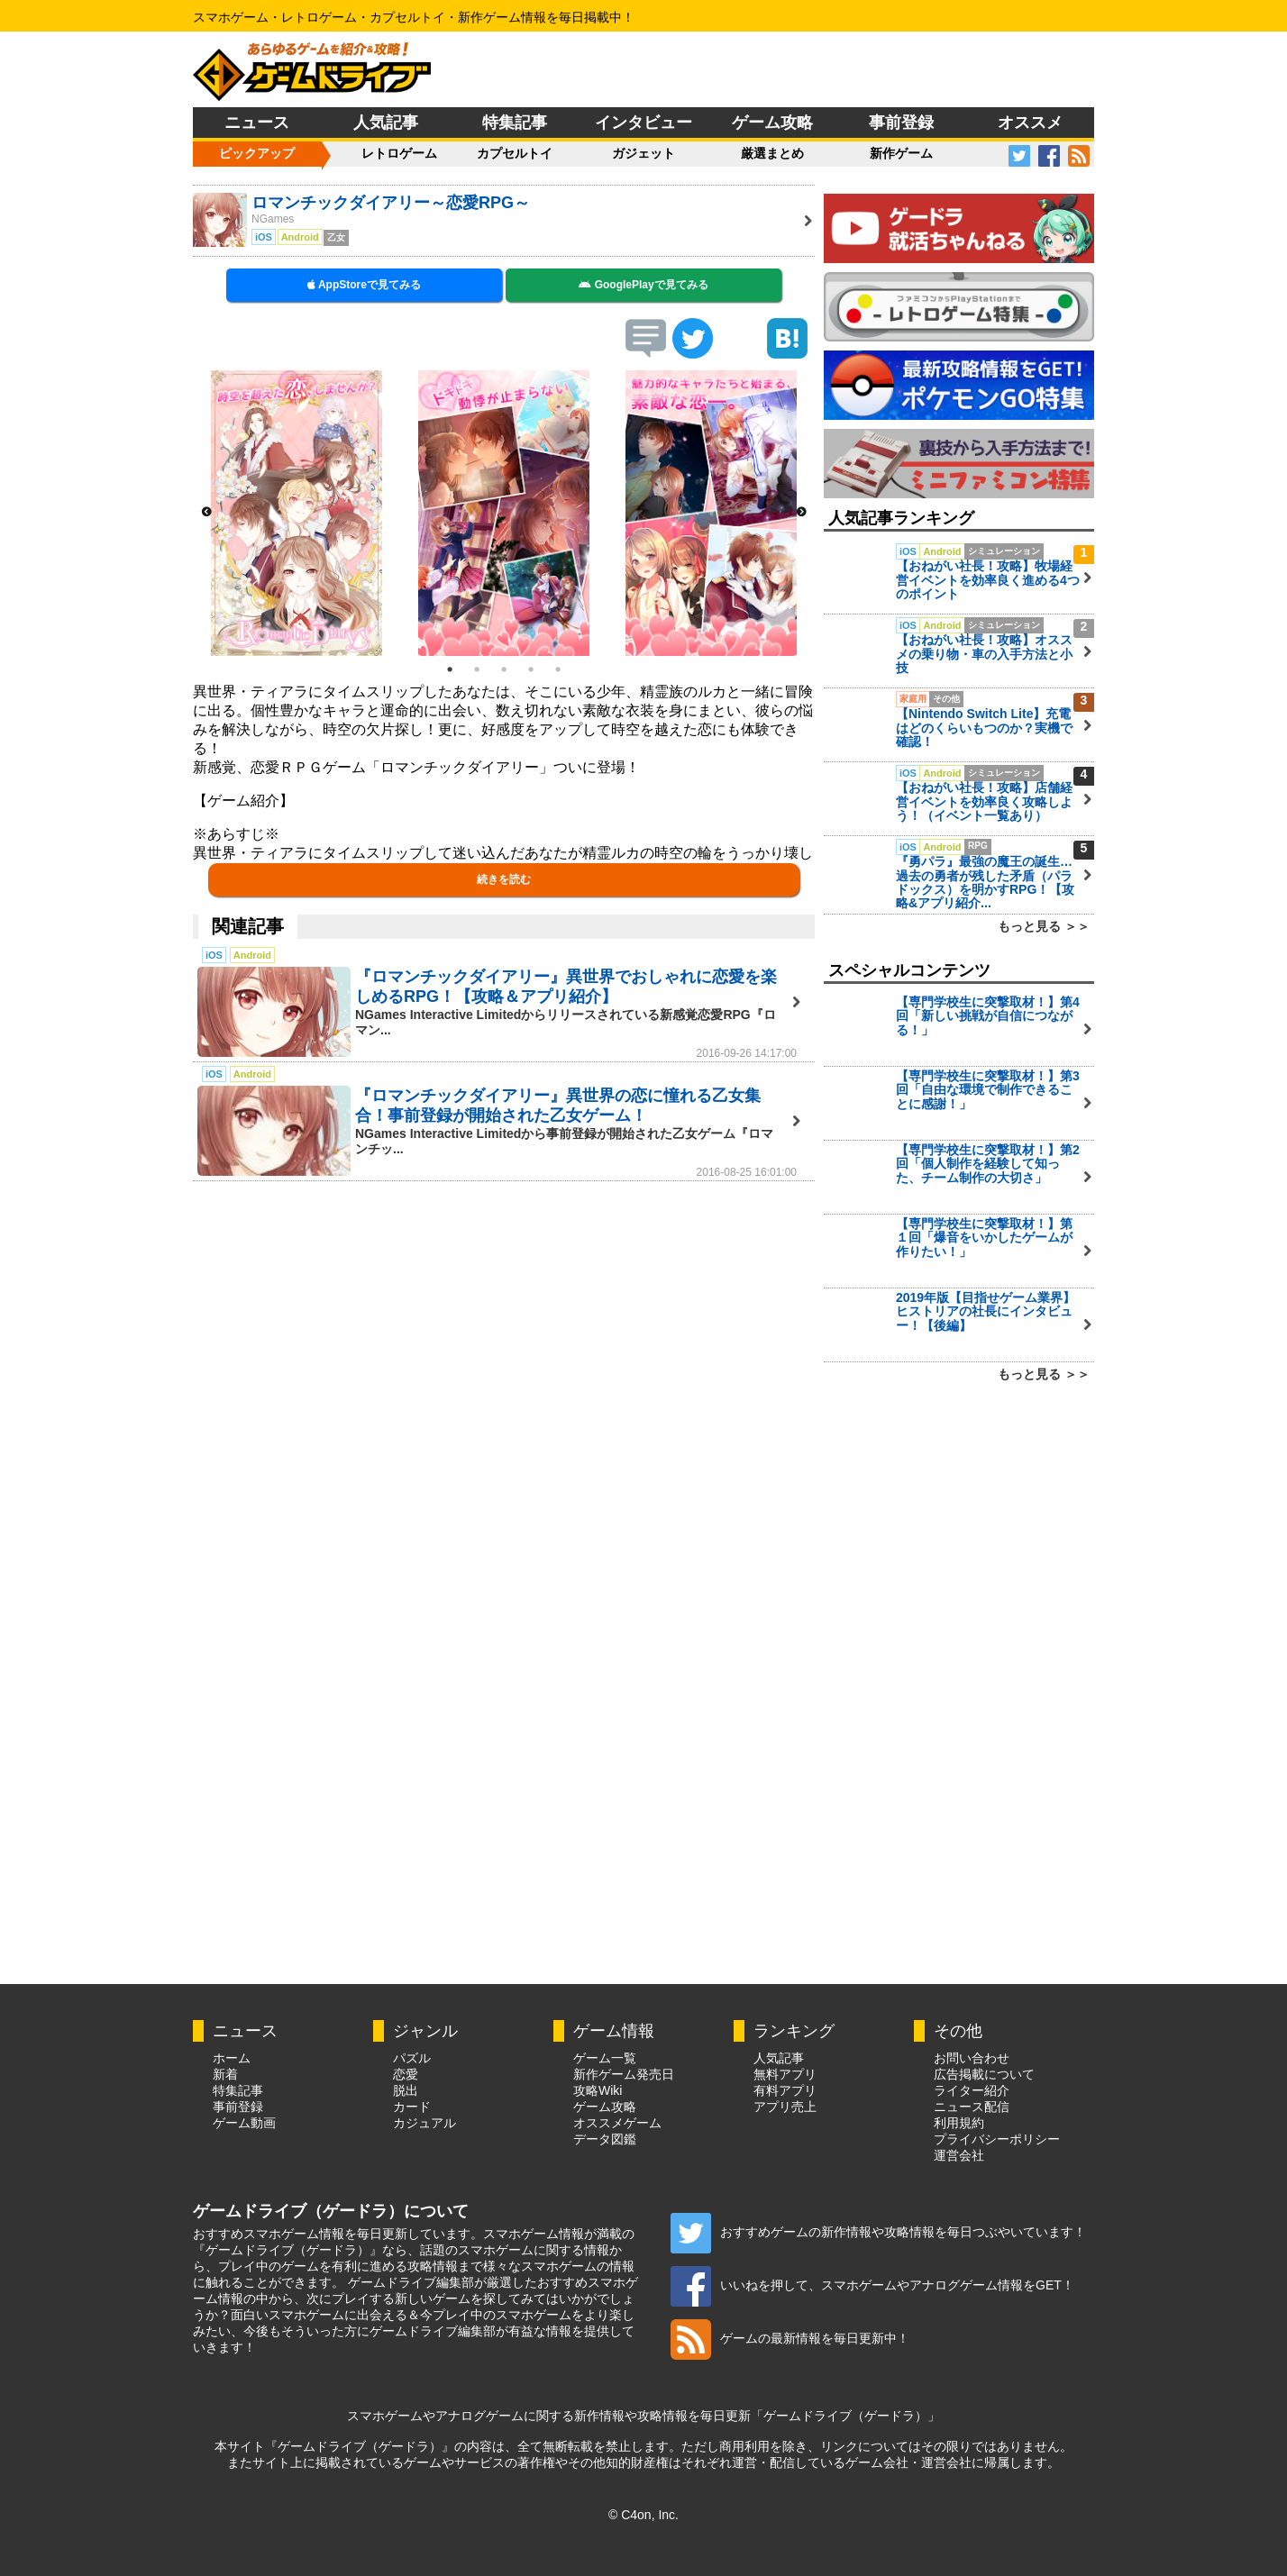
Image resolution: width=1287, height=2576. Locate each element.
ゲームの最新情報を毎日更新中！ (790, 2338)
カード (412, 2106)
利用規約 (959, 2123)
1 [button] (450, 669)
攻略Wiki (597, 2090)
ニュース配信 (971, 2106)
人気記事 (385, 123)
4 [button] (531, 669)
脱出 (405, 2090)
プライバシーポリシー (997, 2139)
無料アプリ (785, 2074)
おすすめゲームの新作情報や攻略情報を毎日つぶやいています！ (878, 2232)
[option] (296, 513)
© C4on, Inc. (643, 2515)
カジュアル (424, 2123)
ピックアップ (257, 153)
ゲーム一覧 (604, 2058)
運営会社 (959, 2155)
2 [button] (477, 669)
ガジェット (643, 153)
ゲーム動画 (244, 2123)
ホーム (232, 2058)
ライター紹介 (971, 2090)
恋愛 (405, 2074)
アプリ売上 (785, 2106)
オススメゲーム (617, 2123)
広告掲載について (984, 2074)
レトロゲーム (399, 153)
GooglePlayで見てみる (643, 284)
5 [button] (558, 669)
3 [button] (504, 669)
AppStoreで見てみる (364, 284)
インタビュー (643, 123)
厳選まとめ (772, 153)
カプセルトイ (514, 153)
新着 (225, 2074)
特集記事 (514, 123)
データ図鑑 (604, 2139)
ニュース (256, 123)
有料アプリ (785, 2090)
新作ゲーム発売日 (623, 2074)
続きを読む (504, 879)
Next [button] (801, 513)
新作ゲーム (901, 153)
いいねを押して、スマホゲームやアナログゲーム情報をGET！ (872, 2285)
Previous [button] (206, 513)
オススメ (1030, 123)
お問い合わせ (971, 2058)
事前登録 (901, 123)
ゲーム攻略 (772, 123)
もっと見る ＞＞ (1044, 926)
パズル (412, 2058)
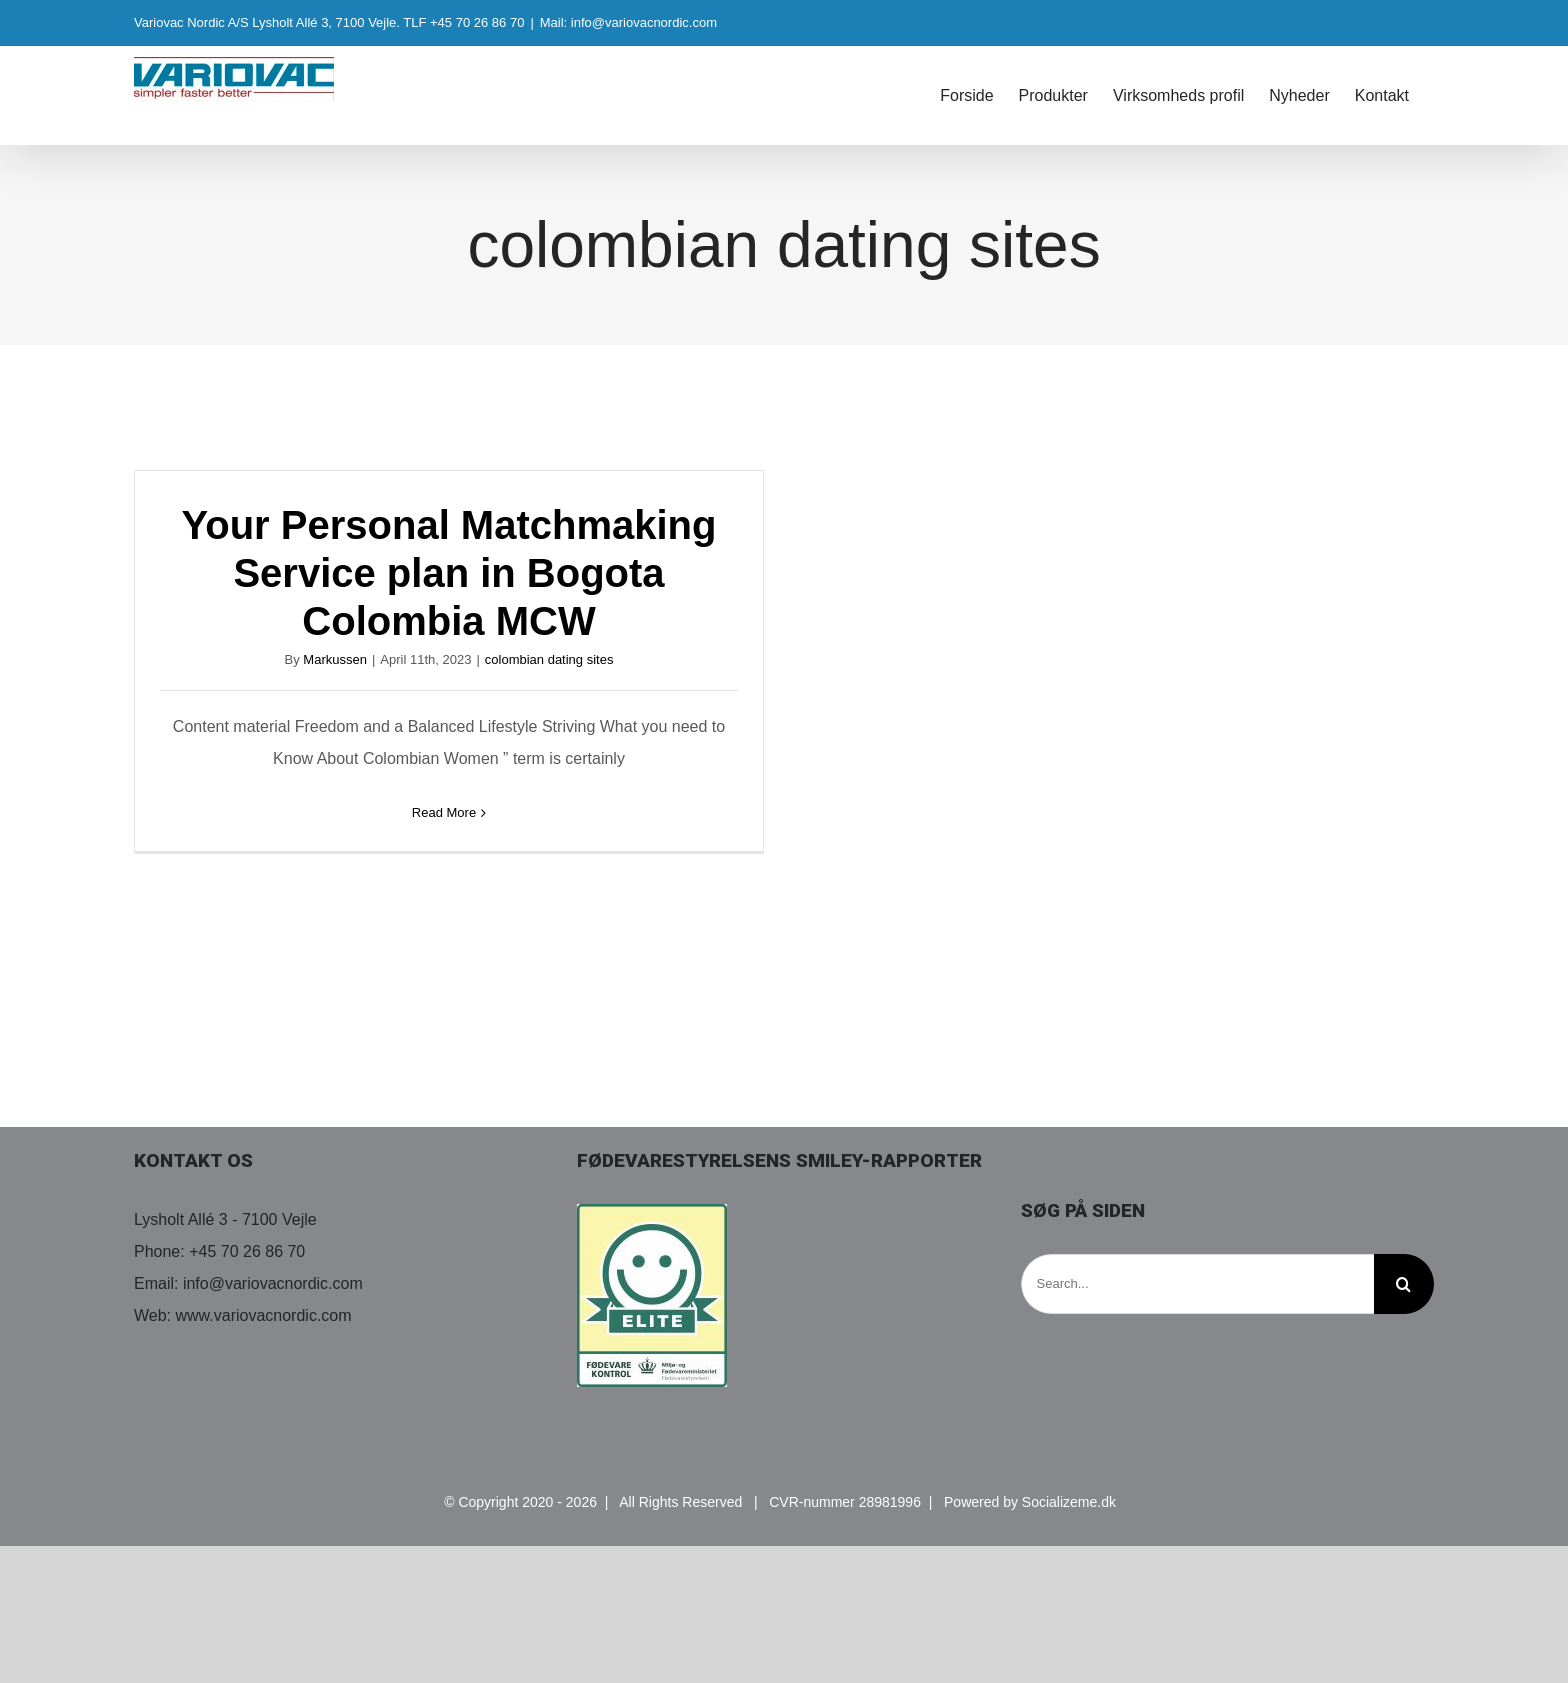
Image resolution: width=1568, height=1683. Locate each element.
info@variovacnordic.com (273, 1283)
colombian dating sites (549, 659)
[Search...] (1197, 1284)
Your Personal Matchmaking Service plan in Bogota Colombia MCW (449, 573)
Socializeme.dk (1069, 1502)
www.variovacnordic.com (264, 1315)
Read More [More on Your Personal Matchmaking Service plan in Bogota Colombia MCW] (444, 812)
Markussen (335, 659)
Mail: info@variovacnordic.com (628, 22)
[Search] (1404, 1284)
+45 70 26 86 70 (247, 1251)
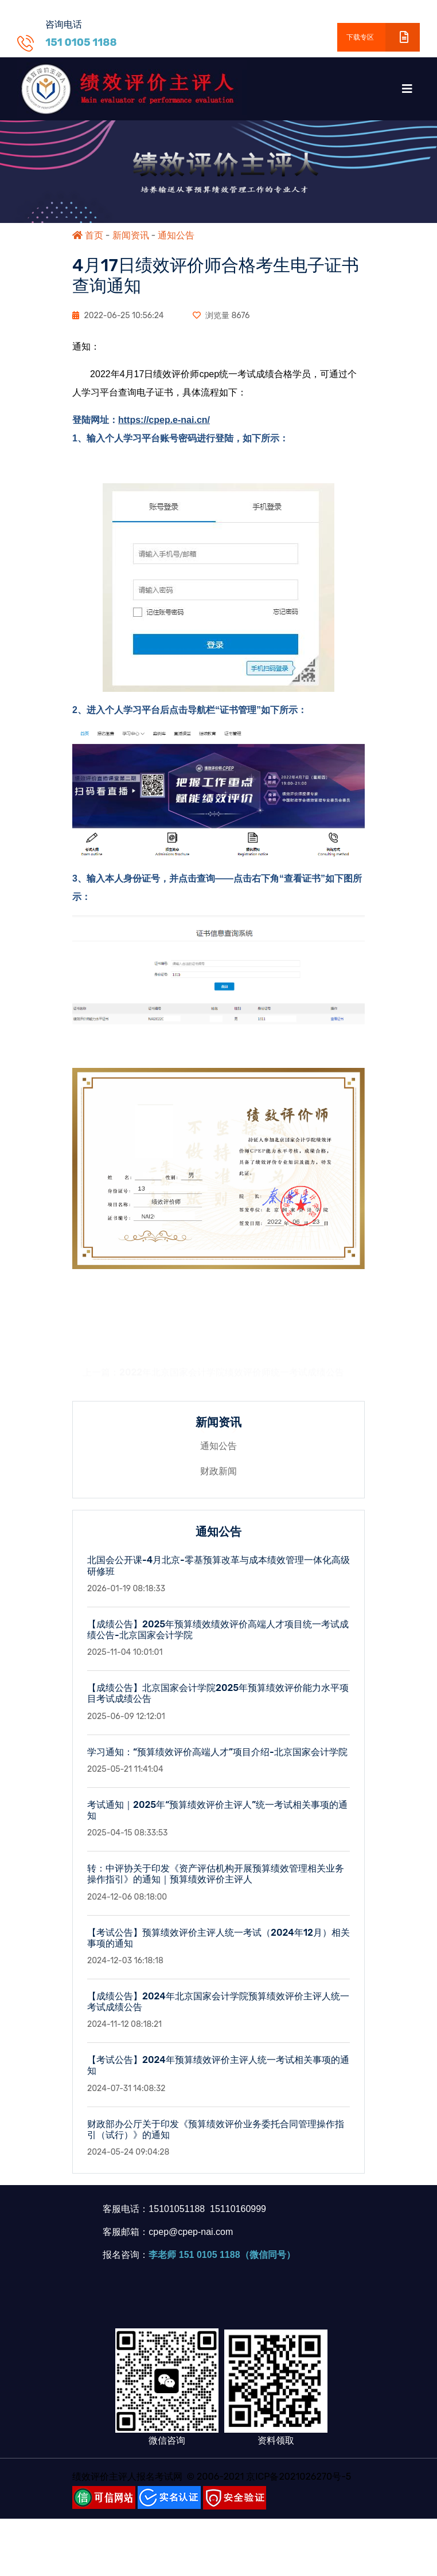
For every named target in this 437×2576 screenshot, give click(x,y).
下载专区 (383, 37)
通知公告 (176, 235)
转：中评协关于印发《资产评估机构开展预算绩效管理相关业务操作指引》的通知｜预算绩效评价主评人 (215, 1879)
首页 (87, 235)
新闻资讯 (130, 235)
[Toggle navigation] (407, 88)
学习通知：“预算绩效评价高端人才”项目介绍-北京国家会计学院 (217, 1757)
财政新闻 (218, 1476)
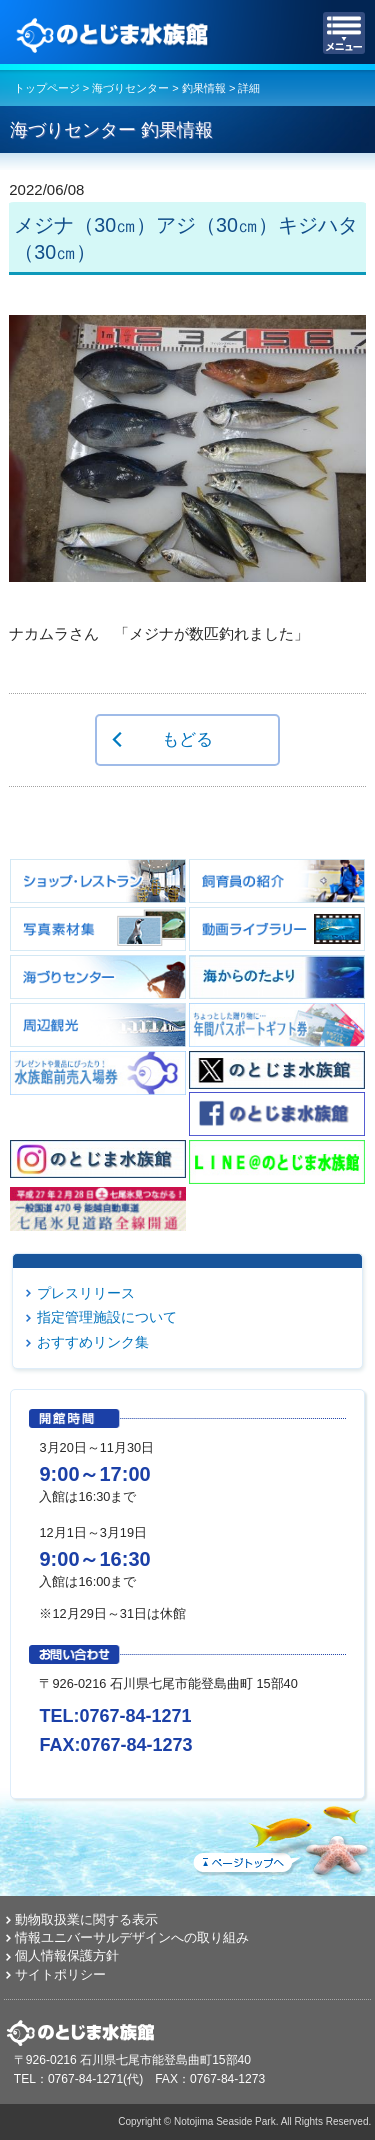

-=-=-

» EXERCISE GOAL
Write out the entries above in full and exactly; no pictures.

» TASK SOLUTION
Image resolution: width=1287, height=2576. Locate each element.
ゲームの最新情報を毎日更新中！ (790, 2338)
カード (412, 2106)
利用規約 (959, 2123)
1 [button] (450, 669)
攻略Wiki (597, 2090)
ニュース配信 (971, 2106)
人気記事 (385, 123)
4 [button] (531, 669)
脱出 (405, 2090)
プライバシーポリシー (997, 2139)
無料アプリ (785, 2074)
おすすめゲームの新作情報や攻略情報を毎日つぶやいています！ (878, 2232)
[option] (296, 513)
© C4on, Inc. (643, 2515)
カジュアル (424, 2123)
ピックアップ (257, 153)
ゲーム一覧 (604, 2058)
運営会社 (959, 2155)
2 [button] (477, 669)
ガジェット (643, 153)
ゲーム動画 (244, 2123)
ホーム (232, 2058)
ライター紹介 (971, 2090)
恋愛 (405, 2074)
アプリ売上 (785, 2106)
オススメゲーム (617, 2123)
広告掲載について (984, 2074)
レトロゲーム (399, 153)
GooglePlayで見てみる (643, 284)
5 [button] (558, 669)
3 [button] (504, 669)
AppStoreで見てみる (364, 284)
インタビュー (643, 123)
厳選まとめ (772, 153)
カプセルトイ (514, 153)
新着 (225, 2074)
特集記事 (514, 123)
データ図鑑 (604, 2139)
ニュース (256, 123)
有料アプリ (785, 2090)
新作ゲーム発売日 (623, 2074)
続きを読む (504, 879)
Next [button] (801, 513)
新作ゲーム (901, 153)
いいねを押して、スマホゲームやアナログゲーム情報をGET！ (872, 2285)
Previous [button] (206, 513)
オススメ (1030, 123)
お問い合わせ (971, 2058)
事前登録 (901, 123)
ゲーム攻略 (772, 123)
もっと見る ＞＞ (1044, 926)
パズル (412, 2058)
Image resolution: width=1568, height=1683. Locate each element.
info@variovacnordic.com (273, 1283)
colombian dating sites (549, 659)
[Search...] (1197, 1284)
Your Personal Matchmaking Service plan in Bogota Colombia MCW (449, 573)
Socializeme.dk (1069, 1502)
www.variovacnordic.com (264, 1315)
Read More [More on Your Personal Matchmaking Service plan in Bogota Colombia MCW] (444, 812)
Markussen (335, 659)
Mail: info@variovacnordic.com (628, 22)
[Search] (1404, 1284)
+45 70 26 86 70 (247, 1251)
For every named target in this 437×2576 screenshot, give click(x,y).
下载专区 (383, 37)
通知公告 (176, 235)
转：中评协关于印发《资产评估机构开展预算绩效管理相关业务操作指引》的通知｜预算绩效评价主评人 (215, 1879)
首页 (87, 235)
新闻资讯 (130, 235)
[Toggle navigation] (407, 88)
学习通知：“预算绩效评价高端人才”项目介绍-北京国家会计学院 (217, 1757)
财政新闻 (218, 1476)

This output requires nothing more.